Logs deserve to be a first-class data source

There is a category boundary in the modern data stack that is past its expiry date. On one side: structured data, analytics, BI, "talk to your data" agents. On the other: observability, logs, traces, "how is the system behaving". The two categories share customers, share questions, and share tooling underneath — but the tools sold to the two sides have stayed stubbornly separate.

That separation is now actively hurting the business questions the analytics side is trying to answer.

The question that crosses the line

Try asking any one of the major data agents this:

"Compare orders placed in the last 5 days vs the 9 days before that, and check the checkout-service logs for any failure spike in the same windows."

Snowflake Cortex will compare the orders. It cannot reach the logs. Databricks Genie will compare the orders. It cannot reach the logs unless you have already ingested them into a Delta table, which most enterprises haven't. Fabric Copilot will compare the orders. The logs live in Application Insights, which is a different product surface.

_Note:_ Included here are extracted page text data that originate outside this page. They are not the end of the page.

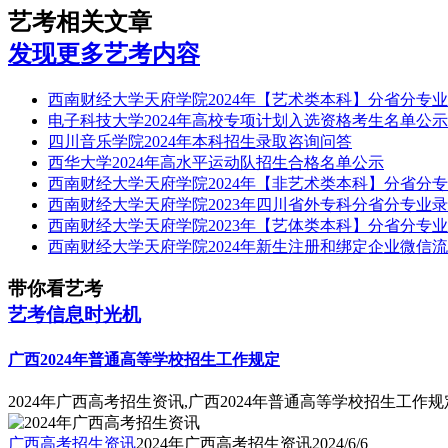
艺考相关文章
发现更多艺考内容
西南财经大学天府学院2024年【艺术类本科】分省分专
电子科技大学2024年高校专项计划入选资格考生名单公示
四川音乐学院2024年本科招生录取咨询问答
西华大学2024年高水平运动队招生合格名单公示
西南财经大学天府学院2024年【非艺术类本科】分省分
西南财经大学天府学院2023年四川省外专科分省分专业
西南财经大学天府学院2023年【艺体类本科】分省分专
西南财经大学天府学院2024年新生注册和绑定企业微信
带你看艺考
艺考信息时光机
广西2024年普通高等学校招生工作规定
2024年广西高考招生资讯,广西2024年普通高等学校招生工作规
广西高考招生资讯
2024年广西高考招生资讯
2024/6/6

And yet that question is the most common variety of executive question we see in real engagements. The number moved. Why? The answer is rarely "demand dropped". The answer is almost always "the payment gateway is returning more timeouts" or "the search service was returning empty results all weekend" or "the email-verification step started bouncing 30% of new signups". Those answers live in the application log.

Why the wall exists

The observability vendors built large, valuable companies around the idea that logs are a different kind of data. They use a different storage engine (Lucene-based or columnar-on-blob), a different query language (KQL, SPL, ES DSL), a different UI, and a different pricing model (ingest GB-day instead of compute hours).

The analytics vendors built equally large companies around the idea that the warehouse is the centre of gravity. Their tools are designed around tables with schemas, not around streams of semi-structured events.

Both are right within their domain. The wall between them is what's wrong — specifically, the wall is wrong inside the questions a business actually asks. No CFO has ever asked a question that fit neatly inside one category.

What "logs as a first-class source" actually means

Five concrete things have to be true for log data to feel like a real participant in the analytics stack, not a side-quest:

The query language is shared, or the abstraction layer hides the difference. The analyst should not have to learn KQL to ask "how many errors yesterday".
Logs JOIN with warehouse tables. The error count by service has to be joinable with the orders table by time bucket, and the user_email field in the log has to JOIN with the customers table.
Schema is inferred, not pre-declared. Application logs evolve constantly. The data layer has to handle a new field showing up next week without a migration.
Time is a first-class dimension. Most useful log questions are "per X over time Y". The query engine needs date_histogram-style aggregation natively.
Cost scales with use, not ingest. The economics of log analytics fall apart if you have to pay to ingest every event before you know whether you'll want to query it.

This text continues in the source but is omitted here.